Episode 3 -Temporalités, où en est la recherche ?
Nicolas Fieulaine est professeur et chercheur en psychologie sociale à l’Université Lyon2. Il est également rattaché à la Chaire Innovation Publique de l’INSP (en partenariat avec SciencesPo Paris, Polytechnique et l’ENSCI) et enseignant à l’INSP (ex ENA). Après une thèse sur le sujet des temps, son expertise le conduit à des recherches sur le rapport au temps, les conditions psychosociales des transitions, et la prise en compte de l’humain dans la conception de l’action publique, mais aussi sur les influences des questions temporelles sur l’ensemble des politiques publiques.
Votre spécificité, c’est une approche psychologique du temps ?

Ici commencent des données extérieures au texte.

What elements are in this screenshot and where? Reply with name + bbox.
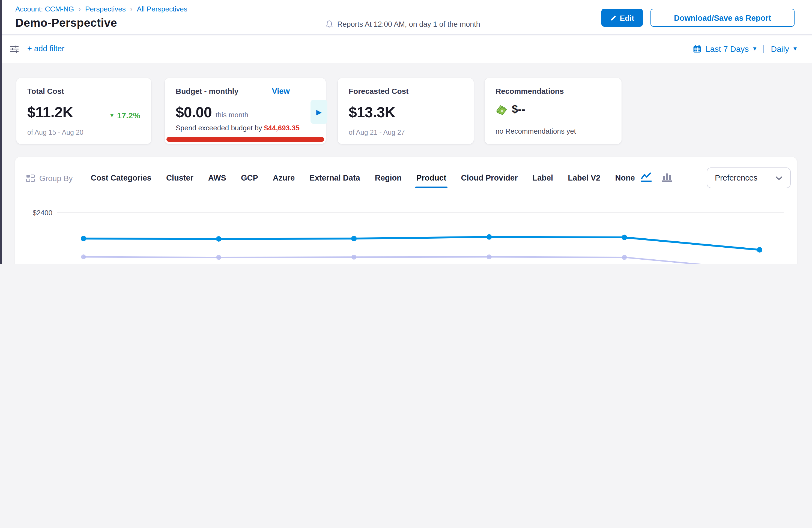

En effet ! En m’appuyant sur mon travail de thèse, j’ai co-fondé un réseau mondial de plus de 250 chercheurs en sciences humaines, provenant d’une quarantaine de pays, qui travaillent sur les perspectives temporelles et la psychologie du temps. Il s’agit du « réseau international des perspectives temporelles ». Ce réseau, interdisciplinaire, regroupe des « passionnés du temps », dans les phénomènes psychologiques et sociaux. Il y a dans le réseau des psychologues praticiens, des intervenants sur des questions sociales et urbaines, aux côtés des chercheurs en psychologie, neurosciences, sciences cognitives et sociologie.
Et vous avez conçu des outils pour étudier les rapports au temps ?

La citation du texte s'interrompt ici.